Novel Core−Shell-Structured Li[(Ni0.8Co0.2)0.8(Ni0.5Mn0.5)0.2]O2 via Coprecipitation as Positive Electrode Material for Lithium Secondary Batteries

Abstract

We have successfully synthesized a spherical core−shell structure based on Li[(Ni_0.8Co_0.2)_0.8(Ni_0.5Mn_0.5)_0.2]O₂ via a coprecipitation route.
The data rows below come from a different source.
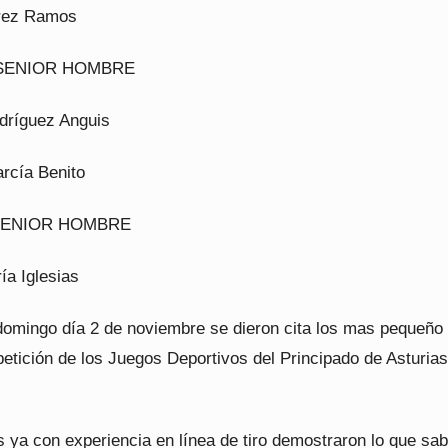
arez Ramos
SENIOR HOMBRE
odríguez Anguis
arcía Benito
ENIOR HOMBRE
ría Iglesias
domingo día 2 de noviembre se dieron cita los mas pequeño 
etición de los Juegos Deportivos del Principado de Asturias
s ya con experiencia en línea de tiro demostraron lo que sa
According to the careful examination by scanning electron microscopy (SEM), transmission electron microscopy energy-dispersive spectroscopy (TEM-EDS), and X-ray diffraction (XRD), it was found that the core−shell particle consisted of Li[Ni_0.8Co_0.2]O₂ as the core and Li[Ni_0.5Mn_0.5]O₂ as the shell, of which the thickness was estimated to be 1 to ∼1.5 μm. Both the core and shell were dense as confirmed by SEM. Though the core−shell-structured Li[(Ni_0.8Co_0.2)_0.8(Ni_0.5Mn_0.5)_0.2]O₂ delivered a slightly reduced initial discharge capacity, the capacity retention and thermal stability were significantly improved relative to those of the Li[Ni_0.8Co_0.2]O₂ electrode without the Li[Ni_0.5Mn_0.5]O₂ shell. The carbon/Li[Ni_0.8Co_0.2]O₂ pouch cell underwent an explosive ignition during the nail penetration test, whereas the carbon/Li[(Ni_0.8Co_0.2)_0.8(Ni_0.5Mn_0.5)_0.2]O₂ cell remained stable, demonstrating the superior thermal stability of the core−shell electrode. As a new positive electrode material, the core−shell-structured Li[(Ni_0.8Co_0.2)_0.8(Ni_0.5Mn_0.5)_0.2]O₂ is a significant breakthrough in the development of high-capacity lithium secondary batteries.